Lobbying Shop That Works for Egypt's Brutal Dictatorship Has Close Ties to Clintons

Egypt's military junta employs a lobbying firm run by former members of Bill Clinton’s administration.

President of Egypt Abdel Fattah el-Sisi

Hillary Clinton’s campaign website proclaims that as president, she would “continue her long-standing emphasis” on human rights.

But Clinton’s ties to a lobbying firm working for the government of Egypt, a country with an abusive human rights record, casts doubt on those words.

Under Egyptian leader Abdel Fattah al-Sisi, government security forces have detained, charged or sentenced at least 41,000 people, according to Human Rights Watch. Human rights groups in Egypt say at least 124 people have died while in Egyptian prisons due to torture or negligence since Sisi came to power.  

Since 2013, the Egyptian government has employed the Glover Park Group, a Washington firm run by former members of Bill Clinton’s administration, to lobby for it and to forge ties with congressional officials and media outlets, according to Foreign Agent Registration Act documents. One of the heads of Glover Park organized a fundraiser for Clinton in April 2014 that netted thousands of dollars for the candidate. Separately, employees of Glover Park have donated about $16,200 in support of Hillary Clinton’s presidential campaign.

The Egyptian government is well placed to influence a future Hillary Clinton administration because of its ties to the Glover Park Group. Egypt has paid over $5 million to the lobbying firm. The strong links could help Egypt weather future criticism of its human rights violations during a new Clinton tenure in the White House.

Dan Auble, a senior researcher at the Center for Responsive Politics, a group that tracks lobbying in Washington, said that the Glover Park Group “would certainly have a bunch of people in their employ that have a relevant Rolodex” for Egypt during a future Clinton administration. “All those people who work at Glover Park would know who to call and have a bunch of people who would take their call based on their former relationship,” Auble added.

Former Clinton officials Michael Feldman and Joe Lockhart, along with two former employees of Al Gore’s presidential campaign, founded the Glover Park Group in 2001. The firm’s ties to the Clintons go beyond past experience working for Clinton and Gore.
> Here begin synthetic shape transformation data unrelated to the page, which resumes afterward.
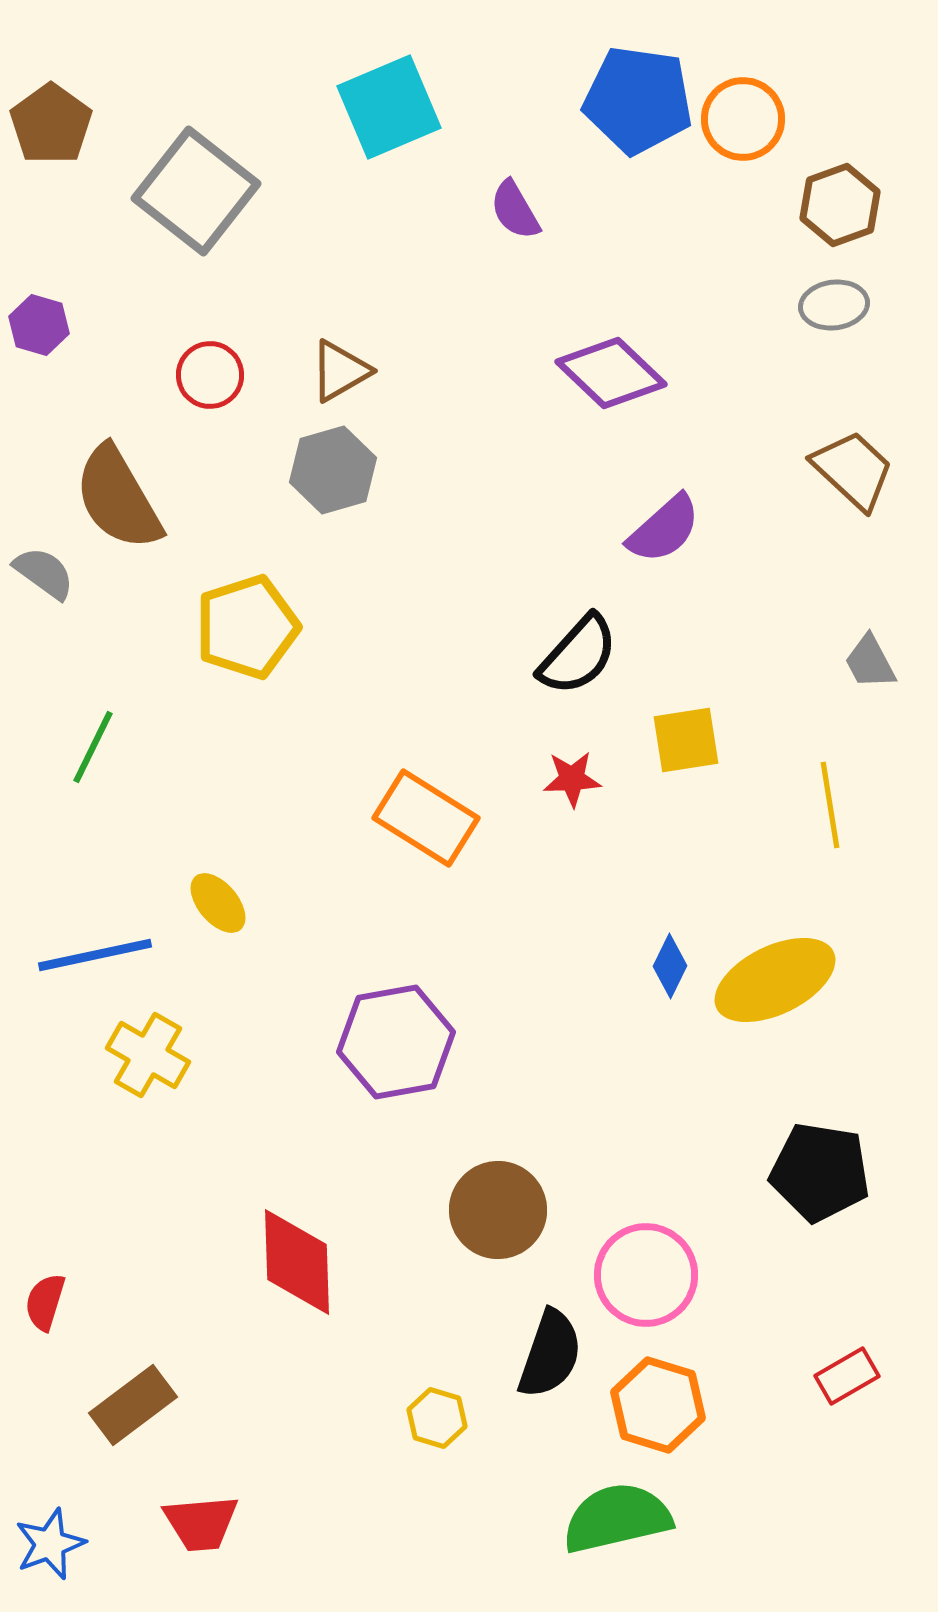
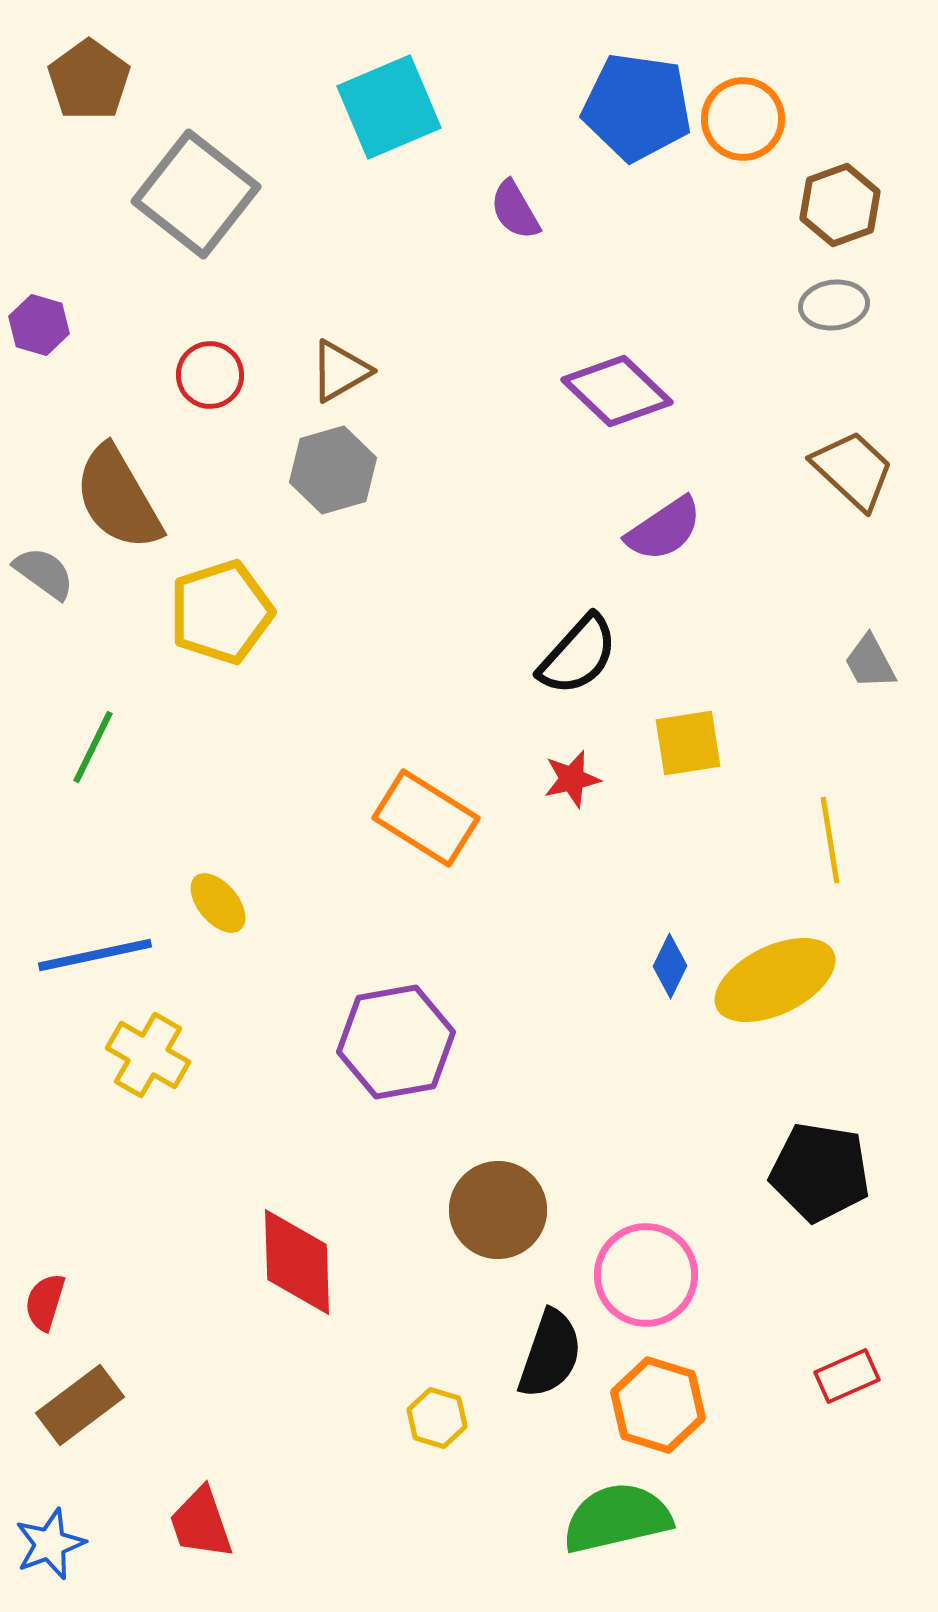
blue pentagon at (638, 100): moved 1 px left, 7 px down
brown pentagon at (51, 124): moved 38 px right, 44 px up
gray square at (196, 191): moved 3 px down
purple diamond at (611, 373): moved 6 px right, 18 px down
purple semicircle at (664, 529): rotated 8 degrees clockwise
yellow pentagon at (247, 627): moved 26 px left, 15 px up
yellow square at (686, 740): moved 2 px right, 3 px down
red star at (572, 779): rotated 10 degrees counterclockwise
yellow line at (830, 805): moved 35 px down
red rectangle at (847, 1376): rotated 6 degrees clockwise
brown rectangle at (133, 1405): moved 53 px left
red trapezoid at (201, 1523): rotated 76 degrees clockwise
In April 2014, Susan Brophy, a managing director at Glover Park, hosted a Ready for Hillary PAC fundraiser, Politico reported. Brophy, who worked for Bill Clinton, donated $2,700, the maximum amount, to Hillary Clinton’s campaign in May 2015, according to federal election records. Brophy is named as a lobbyist for Egypt on a Foreign Agent Registration Act (FARA) document. Joel Johnson, a managing director at the firm also listed in FARA documents as working on behalf of Egypt, gave $5,000 to the pro-Clinton super PAC Priorities USA in 2011. (There are no limits on contributions to super PACs.) Johnson gave $2,700 to Clinton’s regular PAC in 2015. Feldman gave $5,000 to the super PAC.

In October 2013, the Egyptian government tapped the Glover Park Group to “provide public diplomacy, strategic communications counsel and government relations services,” according to a FARA document. A review of FARA documents reveals that Egypt has paid $5.2 million to Glover Park since 2013. Opponents of the Egyptian regime criticized the amount of money going to the lobbying shop when the contract was disclosed. The Egyptian Foreign Ministry responded by claiming that a third party was picking up the tab, according to O’Dwyers, a publication that covers PR firms. But no FARA documents point to any third-party pay.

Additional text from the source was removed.